Posteriormente, à formação original da União Europeia, foi agrupado um conjunto de nações bastante heterogêneas. Ele foi tornando-se mais complexo à medida que ocorriam ciclos de expansão ou “alargamentos”, os quais sinalizavam a existência de uma realidade cheia de contradições e desafios. Conti (2007) resume esse contexto destacando que
[...] [a] história das políticas territoriais formuladas e praticadas pela União Europeia pode ser entendida como resultado de um processo de tensão dinâmica entre centros de poder em “competição”, dentro de uma estrutura institucionalmente complexa (2007, p. 131).
No caso do Brasil, há traços que correlacionam fortemente a questão regional interna ao cenário europeu, em especial no que diz respeito ao dito tensionamento dinâmico dos centros de poder e da estrutura complexa. Isso se deve, dentre outras razões, aos acontecimentos que reestruturaram o território nos últimos 100 anos e às mudanças no desenho da federação. Tais transformações possibilitaram que o debate do tema regional fosse abordado em forma de ondas ou ciclos que se referenciavam nas áreas core para relativizar o problema das demais regiões.
Em seu trabalho, Cargnin (2012) faz uma digressão histórica e evidencia como esses ciclos se institucionalizaram.
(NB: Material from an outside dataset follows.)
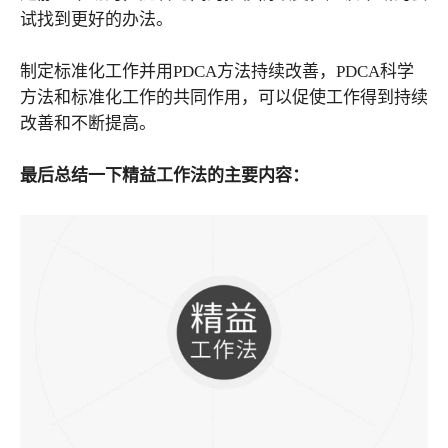
试找到更好的办法。
制定标准化工作并用PDCA方法持续改善，PDCA科学
方法和标准化工作的共同作用，可以促使工作得到持续
改善和不断提高。
最后总结一下精益工作法的主要内容：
Segundo o autor, no período varguista houve uma relação intensa do rol de planejadores brasileiros com a Comissão Econômica para a América Latina (CEPAL). Ele menciona o Niemeyer Report como um documento pioneiro sobre a estrutura econômica do país, além de destacar a importância do Plano Geral de Viação para o período e da criação do Instituto Brasileiro de Geografia e Estatística. Esse primeiro momento atinge seu ápice com a Missão liderada por Morris Llewellyn Cooke:
[...] entre as conclusões [dela] [...] estavam a identificação de deficiências na infraestrutura e a manifestação da preocupação com o desenvolvimento regional, tendo recomendado o desenvolvimento do sul do país (CARGNIN, 2012, p. 17).
Cargnin (2012) aponta um segundo ciclo iniciado no pós-guerra, mencionando o Plano SALTE, de 1947, o qual incorporava setores como saúde, alimentação, transportes e energia. Nos anos subsequentes, empresas estatais importantes para a estruturação da economia nacional foram criadas, como a PETROBRAS e o BNDE, então Banco de Desenvolvimento Econômico. No início dos anos 1950, a CEPAL e o BNDE elaboraram estudos que influenciaram o Plano de Metas. Este buscou a aproximação entre o Estado e a iniciativa privada em diversos setores da vida produtiva do país, sendo destacado pelo Ministério do Planejamento, Orçamento e Gestão como “a primeira ação sistemática do Estado para o planejamento territorial” (BRASIL, 2002, p. 12).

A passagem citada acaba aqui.